Dans ce même temps d’écriture, j’ai arrêté mon métier de libraire pour devenir rédactrice et correctrice, appris à corriger des romans, des nouvelles et des contrats de location sa mère. J’ai appris à faire presque que des choses que j’avais envie de faire. J’ai même créé des produits, des vêtements en faisant de @plaquemoisurtonmur une marque déposée. On ne s’interdit plus rien à 34 ans. On est doublement moins sérieux qu’à 17 ans. On y va avec acharnement. La vie est un souffle avant mes potentiels 68 ans.

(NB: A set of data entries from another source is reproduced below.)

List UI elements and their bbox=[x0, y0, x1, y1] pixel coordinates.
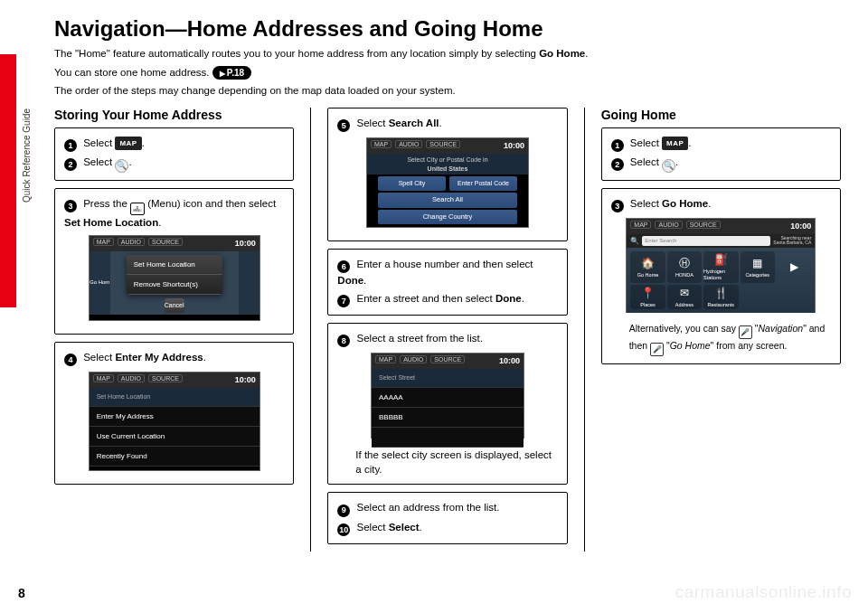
scr2-item-1: Enter My Address bbox=[90, 407, 259, 427]
scr8-tab-map: MAP bbox=[375, 355, 396, 363]
gh-step3-text-b: Go Home bbox=[662, 198, 708, 209]
step4-text-c: . bbox=[203, 352, 206, 363]
intro-line-3: The order of the steps may change depend… bbox=[54, 84, 841, 99]
screenshot-set-home-dialog: MAPAUDIOSOURCE 10:00 Go Hom Set Home Loc… bbox=[89, 235, 260, 321]
scr1-tab-map: MAP bbox=[93, 238, 114, 246]
scr3-search-bar: 🔍 Enter Search Searching near Santa Barb… bbox=[627, 234, 815, 248]
step-num-1: 1 bbox=[64, 139, 77, 152]
column-center: 5 Select Search All. MAPAUDIOSOURCE 10:0… bbox=[327, 108, 584, 552]
scr1-dialog: Set Home Location Remove Shortcut(s) bbox=[127, 255, 222, 295]
gh-step-box-3: 3 Select Go Home. MAPAUDIOSOURCE 10:00 🔍… bbox=[601, 188, 841, 364]
scr2-clock: 10:00 bbox=[235, 374, 256, 386]
step8-note: If the select city screen is displayed, … bbox=[337, 444, 557, 476]
side-color-tab bbox=[0, 54, 16, 307]
step10-text-b: Select bbox=[389, 522, 420, 533]
step2-text-a: Select bbox=[83, 156, 115, 167]
tile-hydrogen: ⛽Hydrogen Stations bbox=[703, 251, 738, 283]
step-num-6: 6 bbox=[337, 260, 350, 273]
step-box-3: 3 Press the ≡MENU (Menu) icon and then s… bbox=[54, 188, 294, 335]
intro-1a: The "Home" feature automatically routes … bbox=[54, 48, 539, 59]
note-g: " from any screen. bbox=[711, 340, 788, 351]
scr5-tab-source: SOURCE bbox=[426, 140, 460, 148]
scr2-header: MAPAUDIOSOURCE 10:00 bbox=[90, 373, 259, 388]
step7-text-a: Enter a street and then select bbox=[357, 293, 495, 304]
column-going-home: Going Home 1 Select MAP. 2 Select 🔍. 3 S… bbox=[601, 108, 841, 552]
columns-wrapper: Storing Your Home Address 1 Select MAP. … bbox=[54, 108, 841, 552]
scr2-item-3: Recently Found bbox=[90, 447, 259, 467]
note-f-italic: Go Home bbox=[670, 340, 711, 351]
scr5-sub1: Select City or Postal Code in bbox=[407, 156, 487, 163]
step6-text-c: . bbox=[363, 275, 366, 286]
tile-restaurants: 🍴Restaurants bbox=[703, 285, 738, 309]
step4-text-a: Select bbox=[83, 352, 115, 363]
scr1-clock: 10:00 bbox=[235, 238, 256, 250]
gh-step1-text-b: . bbox=[688, 137, 691, 148]
scr3-location: Searching near Santa Barbara, CA bbox=[773, 236, 811, 245]
step6-text-b: Done bbox=[337, 275, 363, 286]
tile-address: ✉Address bbox=[667, 285, 702, 309]
step7-text-b: Done bbox=[495, 293, 522, 304]
scr8-item-1: AAAAA bbox=[372, 388, 524, 408]
scr8-subtitle: Select Street bbox=[372, 369, 524, 388]
scr2-tab-map: MAP bbox=[93, 374, 114, 382]
search-icon: 🔍 bbox=[630, 236, 639, 246]
scr1-header: MAPAUDIOSOURCE 10:00 bbox=[90, 236, 259, 251]
step-num-3: 3 bbox=[64, 200, 77, 212]
search-icon: 🔍 bbox=[662, 159, 675, 173]
scr3-tab-audio: AUDIO bbox=[655, 221, 682, 229]
note-b: " bbox=[752, 323, 759, 334]
search-icon: 🔍 bbox=[115, 159, 128, 173]
step7-text-c: . bbox=[522, 293, 524, 304]
scr5-btn-postal: Enter Postal Code bbox=[449, 176, 517, 191]
scr5-sub: Select City or Postal Code in United Sta… bbox=[367, 154, 528, 175]
scr3-tab-source: SOURCE bbox=[686, 221, 721, 229]
gh-step2-text-b: . bbox=[675, 156, 678, 167]
scr1-dialog-item-2: Remove Shortcut(s) bbox=[127, 275, 222, 295]
step3-text-c: Set Home Location bbox=[64, 217, 158, 228]
screenshot-street-list: MAPAUDIOSOURCE 10:00 Select Street AAAAA… bbox=[371, 353, 524, 439]
scr5-tab-audio: AUDIO bbox=[395, 140, 422, 148]
scr5-row1: Spell City Enter Postal Code bbox=[378, 176, 517, 191]
step-box-8: 8 Select a street from the list. MAPAUDI… bbox=[327, 323, 567, 485]
gh-step1-text-a: Select bbox=[630, 137, 662, 148]
gh-step-num-3: 3 bbox=[611, 200, 624, 212]
gh-step-num-1: 1 bbox=[611, 139, 624, 152]
note-e: " bbox=[664, 340, 670, 351]
scr1-tab-audio: AUDIO bbox=[118, 238, 145, 246]
scr1-right-panel bbox=[239, 251, 259, 315]
gh-voice-note: Alternatively, you can say 🎤 "Navigation… bbox=[611, 318, 831, 356]
scr5-btn-search-all: Search All bbox=[378, 193, 517, 208]
menu-icon: ≡MENU bbox=[130, 203, 145, 215]
step-num-7: 7 bbox=[337, 295, 350, 307]
intro-2a: You can store one home address. bbox=[54, 67, 212, 78]
voice-icon: 🎤 bbox=[650, 343, 664, 356]
scr5-sub2: United States bbox=[428, 165, 468, 172]
scr5-btn-spell-city: Spell City bbox=[378, 176, 446, 191]
note-c-italic: Navigation bbox=[759, 323, 804, 334]
scr8-item-2: BBBBB bbox=[372, 408, 524, 428]
column-store-home: Storing Your Home Address 1 Select MAP. … bbox=[54, 108, 311, 552]
page-number: 8 bbox=[18, 586, 25, 600]
scr1-dialog-item-1: Set Home Location bbox=[127, 255, 222, 275]
step3-text-a: Press the bbox=[83, 198, 130, 209]
tile-blank bbox=[741, 285, 775, 309]
scr8-header: MAPAUDIOSOURCE 10:00 bbox=[372, 354, 524, 369]
page-ref-badge: P.18 bbox=[212, 66, 251, 80]
watermark: carmanualsonline.info bbox=[675, 582, 852, 602]
scr3-clock: 10:00 bbox=[790, 221, 811, 232]
scr2-tab-source: SOURCE bbox=[148, 374, 183, 382]
step3-text-b: (Menu) icon and then select bbox=[145, 198, 276, 209]
page-title: Navigation—Home Addresses and Going Home bbox=[54, 16, 841, 42]
step6-text-a: Enter a house number and then select bbox=[357, 259, 533, 269]
scr5-btn-change-country: Change Country bbox=[378, 210, 517, 225]
gh-step3-text-a: Select bbox=[630, 198, 662, 209]
intro-line-1: The "Home" feature automatically routes … bbox=[54, 47, 841, 61]
side-section-label: Quick Reference Guide bbox=[22, 108, 32, 203]
note-a: Alternatively, you can say bbox=[629, 323, 739, 334]
scr3-search-placeholder: Enter Search bbox=[642, 236, 770, 245]
map-button-icon: MAP bbox=[115, 137, 141, 150]
step-box-1-2: 1 Select MAP. 2 Select 🔍. bbox=[54, 127, 294, 181]
step10-text-a: Select bbox=[357, 522, 389, 533]
step-box-9-10: 9 Select an address from the list. 10 Se… bbox=[327, 492, 567, 544]
step-box-4: 4 Select Enter My Address. MAPAUDIOSOURC… bbox=[54, 342, 294, 485]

J’ai donc recommencé à écrire, pour moi, pour d’autres (Mylène n’a pas encore fait appel à moi, mais je ne désespère pas), avec envie, follement, comme on rencontre l’amour, comme on fait l’amour, sur plein de supports (non, je ne parle pas de machine à laver, coquins), pour des particuliers et des entreprises. J’écris notamment des articles pour le site de rencontres adopte. Je m’exerce, j’apprends, je pense, j’entreprends, je crée ma chance à la sueur de mes mains moites sur un clavier bien trop cher pour ce que j’en fais.

Et comme la vie est bien faite, Instagram m’a fait rencontrer des gens. Davy Mourier en fait partie. Je le suivais avant tout parce que je le connaissais comme le créateur de la BD La Petite Mort que j’ai vendue par paquets (la BD, pas Davy). Allez savoir pourquoi, il aimait bien mon humour beauf sur les réseaux. A ceux qui ne le connaissent pas, il a créé plein de trucs marrants sur YouTube, je vous laisse y jeter un œil, je décrirais très mal son talent certain.

Après avoir participé à son émission Badnews, il a fait appel à moi pour participer à son émission Fragespiel, un jeu. Encore du jeu. Le jeu de la vie. On ne connaît pas la fin, mais le plus important reste le chemin.

Soyons d'accord, il me semble toujours aussi surréaliste de faire tout ça alors qu’à la base, j’avais juste prévu d’écrire quelques conneries sur Instagram pour rigoler.

Nous étions trois invités ce jour-là, dont le mec qui a créé les noms des Pokémon en français : Julien Bardakoff. Le lendemain de l’émission, il m’a contactée pour que je parle avec Aude Walker qui travaille pour Kessel Media. Mon profil d’autrice pouvait, à son avis, l'intéresser.

Autrice. Mais qu’est-ce qui lui a pris de dire ça ? Oui, autrice. Je suis publiée qu’il a rétorqué. C’est vrai, depuis mes 17 ans, je suis autrice. En autoédition, sur Instagram, en maison d’édition et maintenant ici, sur une autre plateforme virtuelle : Kessel.

C’est mon parcours : sinueux, vagabond, insolite, surprenant, mais c’est le mien. Et j’en suis fière. Je le construis chaque matin. J’ai envie de le construire, ici aussi. L’espoir que toute mon expérience m’a donnée, c’est que l’on peut écrire partout, chaque support est bon, être lu partout, et pas seulement dans les livres, il y a des lecteurs dans chaque horizon. Chacun à la place qu’il se donne, pas celle qu’on lui attribue. Rêvez jusqu’aux étoiles, le chemin peut être autant le parchemin que la toile pour rejoindre vos desseins. La légitimité s’acquiert par tous les moyens.

Ici, je n’ai rien de plus à conter que la vie, les choses, les gens par le biais de mon prisme, celui de Nikkie qui regarde le monde de sa meurtrière. Observer, noter, dénoter, regarder par la fente. La mienne. Vous voulez entrer et jouer avec moi ? Je vous fais ma lecture : brutale, bestiale, sans faille et tant pis pour vos draps. De toute façon, je n’aime pas la soie.